- _Goal of the exercise_: Your answer must repeat the full listing, line for line.

--*--

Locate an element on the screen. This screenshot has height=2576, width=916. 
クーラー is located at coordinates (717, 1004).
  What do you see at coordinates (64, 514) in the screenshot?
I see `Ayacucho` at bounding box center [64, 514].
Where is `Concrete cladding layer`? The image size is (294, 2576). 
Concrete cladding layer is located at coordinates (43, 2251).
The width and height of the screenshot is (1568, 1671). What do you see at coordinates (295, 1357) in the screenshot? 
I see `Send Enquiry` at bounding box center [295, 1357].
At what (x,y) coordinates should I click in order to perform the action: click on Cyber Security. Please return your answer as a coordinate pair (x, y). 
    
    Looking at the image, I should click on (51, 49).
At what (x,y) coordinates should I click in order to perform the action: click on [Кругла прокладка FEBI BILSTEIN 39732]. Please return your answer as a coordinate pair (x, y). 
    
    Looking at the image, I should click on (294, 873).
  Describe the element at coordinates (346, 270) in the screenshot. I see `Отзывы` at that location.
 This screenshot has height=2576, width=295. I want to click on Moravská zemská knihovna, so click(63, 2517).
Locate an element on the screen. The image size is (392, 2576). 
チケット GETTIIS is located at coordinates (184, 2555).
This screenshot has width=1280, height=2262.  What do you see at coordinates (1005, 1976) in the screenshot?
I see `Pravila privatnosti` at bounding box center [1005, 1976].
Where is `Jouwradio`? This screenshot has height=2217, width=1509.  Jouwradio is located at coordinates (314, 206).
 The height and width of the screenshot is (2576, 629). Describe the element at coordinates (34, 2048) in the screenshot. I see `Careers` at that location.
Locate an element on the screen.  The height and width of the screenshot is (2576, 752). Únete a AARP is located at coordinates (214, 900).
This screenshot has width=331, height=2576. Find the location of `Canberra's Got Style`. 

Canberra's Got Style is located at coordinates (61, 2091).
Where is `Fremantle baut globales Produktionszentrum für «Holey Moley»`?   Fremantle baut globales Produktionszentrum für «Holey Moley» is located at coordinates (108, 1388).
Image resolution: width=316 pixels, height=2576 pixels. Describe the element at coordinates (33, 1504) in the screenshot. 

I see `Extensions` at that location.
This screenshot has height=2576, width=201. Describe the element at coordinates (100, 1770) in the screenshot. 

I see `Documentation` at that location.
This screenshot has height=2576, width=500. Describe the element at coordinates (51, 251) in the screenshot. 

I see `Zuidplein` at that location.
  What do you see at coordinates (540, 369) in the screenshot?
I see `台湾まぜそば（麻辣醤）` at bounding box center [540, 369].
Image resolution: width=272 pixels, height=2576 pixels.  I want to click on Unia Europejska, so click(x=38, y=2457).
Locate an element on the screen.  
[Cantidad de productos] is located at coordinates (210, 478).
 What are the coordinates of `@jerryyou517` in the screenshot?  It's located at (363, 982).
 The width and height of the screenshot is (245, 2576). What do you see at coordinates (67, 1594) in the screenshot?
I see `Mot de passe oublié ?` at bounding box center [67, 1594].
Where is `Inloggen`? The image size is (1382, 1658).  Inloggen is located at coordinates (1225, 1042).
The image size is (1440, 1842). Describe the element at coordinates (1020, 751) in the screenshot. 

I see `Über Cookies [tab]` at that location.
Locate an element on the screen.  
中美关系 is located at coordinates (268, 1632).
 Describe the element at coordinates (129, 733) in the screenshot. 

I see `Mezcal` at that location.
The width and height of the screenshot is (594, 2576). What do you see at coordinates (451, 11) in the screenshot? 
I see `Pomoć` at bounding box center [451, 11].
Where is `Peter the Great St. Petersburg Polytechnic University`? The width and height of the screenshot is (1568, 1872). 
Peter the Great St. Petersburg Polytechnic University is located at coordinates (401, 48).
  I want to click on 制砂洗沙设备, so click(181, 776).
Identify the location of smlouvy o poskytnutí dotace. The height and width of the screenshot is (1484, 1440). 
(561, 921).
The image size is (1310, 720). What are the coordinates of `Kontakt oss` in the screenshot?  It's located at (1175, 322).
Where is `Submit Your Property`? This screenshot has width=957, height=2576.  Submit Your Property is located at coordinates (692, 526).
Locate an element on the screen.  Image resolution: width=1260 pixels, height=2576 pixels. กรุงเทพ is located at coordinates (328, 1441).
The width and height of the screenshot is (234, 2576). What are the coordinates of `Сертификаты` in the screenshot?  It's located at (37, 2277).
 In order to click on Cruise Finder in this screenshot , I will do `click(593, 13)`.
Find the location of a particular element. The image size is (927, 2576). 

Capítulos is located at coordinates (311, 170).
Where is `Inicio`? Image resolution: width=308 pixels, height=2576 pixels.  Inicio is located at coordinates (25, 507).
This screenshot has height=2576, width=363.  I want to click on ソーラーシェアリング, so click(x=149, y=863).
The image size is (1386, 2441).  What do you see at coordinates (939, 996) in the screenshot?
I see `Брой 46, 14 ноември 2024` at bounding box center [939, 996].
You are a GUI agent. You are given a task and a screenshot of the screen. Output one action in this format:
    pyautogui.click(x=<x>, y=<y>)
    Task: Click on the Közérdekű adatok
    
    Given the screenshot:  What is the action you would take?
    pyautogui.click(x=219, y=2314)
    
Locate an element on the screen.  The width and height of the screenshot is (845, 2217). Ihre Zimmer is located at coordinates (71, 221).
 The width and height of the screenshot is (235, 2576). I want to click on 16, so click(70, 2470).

--*--

- _Output below_:
Locate an element on the screen. This screenshot has height=2576, width=916. 
クーラー is located at coordinates (717, 1004).
  What do you see at coordinates (64, 514) in the screenshot?
I see `Ayacucho` at bounding box center [64, 514].
Where is `Concrete cladding layer`? The image size is (294, 2576). 
Concrete cladding layer is located at coordinates (43, 2251).
The width and height of the screenshot is (1568, 1671). What do you see at coordinates (295, 1357) in the screenshot? 
I see `Send Enquiry` at bounding box center [295, 1357].
At what (x,y) coordinates should I click in order to perform the action: click on Cyber Security. Please return your answer as a coordinate pair (x, y). 
    
    Looking at the image, I should click on (51, 49).
At what (x,y) coordinates should I click in order to perform the action: click on [Кругла прокладка FEBI BILSTEIN 39732]. Please return your answer as a coordinate pair (x, y). 
    
    Looking at the image, I should click on (294, 873).
  Describe the element at coordinates (346, 270) in the screenshot. I see `Отзывы` at that location.
 This screenshot has height=2576, width=295. I want to click on Moravská zemská knihovna, so click(63, 2517).
Locate an element on the screen. The image size is (392, 2576). 
チケット GETTIIS is located at coordinates (184, 2555).
This screenshot has width=1280, height=2262.  What do you see at coordinates (1005, 1976) in the screenshot?
I see `Pravila privatnosti` at bounding box center [1005, 1976].
Where is `Jouwradio`? This screenshot has height=2217, width=1509.  Jouwradio is located at coordinates (314, 206).
 The height and width of the screenshot is (2576, 629). Describe the element at coordinates (34, 2048) in the screenshot. I see `Careers` at that location.
Locate an element on the screen.  The height and width of the screenshot is (2576, 752). Únete a AARP is located at coordinates (214, 900).
This screenshot has width=331, height=2576. Find the location of `Canberra's Got Style`. 

Canberra's Got Style is located at coordinates (61, 2091).
Where is `Fremantle baut globales Produktionszentrum für «Holey Moley»`?   Fremantle baut globales Produktionszentrum für «Holey Moley» is located at coordinates (108, 1388).
Image resolution: width=316 pixels, height=2576 pixels. Describe the element at coordinates (33, 1504) in the screenshot. 

I see `Extensions` at that location.
This screenshot has height=2576, width=201. Describe the element at coordinates (100, 1770) in the screenshot. 

I see `Documentation` at that location.
This screenshot has height=2576, width=500. Describe the element at coordinates (51, 251) in the screenshot. 

I see `Zuidplein` at that location.
  What do you see at coordinates (540, 369) in the screenshot?
I see `台湾まぜそば（麻辣醤）` at bounding box center [540, 369].
Image resolution: width=272 pixels, height=2576 pixels.  I want to click on Unia Europejska, so click(x=38, y=2457).
Locate an element on the screen.  
[Cantidad de productos] is located at coordinates (210, 478).
 What are the coordinates of `@jerryyou517` in the screenshot?  It's located at (363, 982).
 The width and height of the screenshot is (245, 2576). What do you see at coordinates (67, 1594) in the screenshot?
I see `Mot de passe oublié ?` at bounding box center [67, 1594].
Where is `Inloggen`? The image size is (1382, 1658).  Inloggen is located at coordinates (1225, 1042).
The image size is (1440, 1842). Describe the element at coordinates (1020, 751) in the screenshot. 

I see `Über Cookies [tab]` at that location.
Locate an element on the screen.  
中美关系 is located at coordinates (268, 1632).
 Describe the element at coordinates (129, 733) in the screenshot. 

I see `Mezcal` at that location.
The width and height of the screenshot is (594, 2576). What do you see at coordinates (451, 11) in the screenshot? 
I see `Pomoć` at bounding box center [451, 11].
Where is `Peter the Great St. Petersburg Polytechnic University`? The width and height of the screenshot is (1568, 1872). 
Peter the Great St. Petersburg Polytechnic University is located at coordinates (401, 48).
  I want to click on 制砂洗沙设备, so click(181, 776).
Identify the location of smlouvy o poskytnutí dotace. The height and width of the screenshot is (1484, 1440). 
(561, 921).
The image size is (1310, 720). What are the coordinates of `Kontakt oss` in the screenshot?  It's located at (1175, 322).
Where is `Submit Your Property`? This screenshot has width=957, height=2576.  Submit Your Property is located at coordinates (692, 526).
Locate an element on the screen.  Image resolution: width=1260 pixels, height=2576 pixels. กรุงเทพ is located at coordinates (328, 1441).
The width and height of the screenshot is (234, 2576). What are the coordinates of `Сертификаты` in the screenshot?  It's located at (37, 2277).
 In order to click on Cruise Finder in this screenshot , I will do `click(593, 13)`.
Find the location of a particular element. The image size is (927, 2576). 

Capítulos is located at coordinates (311, 170).
Where is `Inicio`? Image resolution: width=308 pixels, height=2576 pixels.  Inicio is located at coordinates (25, 507).
This screenshot has height=2576, width=363.  I want to click on ソーラーシェアリング, so click(x=149, y=863).
The image size is (1386, 2441).  What do you see at coordinates (939, 996) in the screenshot?
I see `Брой 46, 14 ноември 2024` at bounding box center [939, 996].
You are a GUI agent. You are given a task and a screenshot of the screen. Output one action in this format:
    pyautogui.click(x=<x>, y=<y>)
    Task: Click on the Közérdekű adatok
    
    Given the screenshot:  What is the action you would take?
    pyautogui.click(x=219, y=2314)
    
Locate an element on the screen.  The width and height of the screenshot is (845, 2217). Ihre Zimmer is located at coordinates (71, 221).
 The width and height of the screenshot is (235, 2576). I want to click on 16, so click(70, 2470).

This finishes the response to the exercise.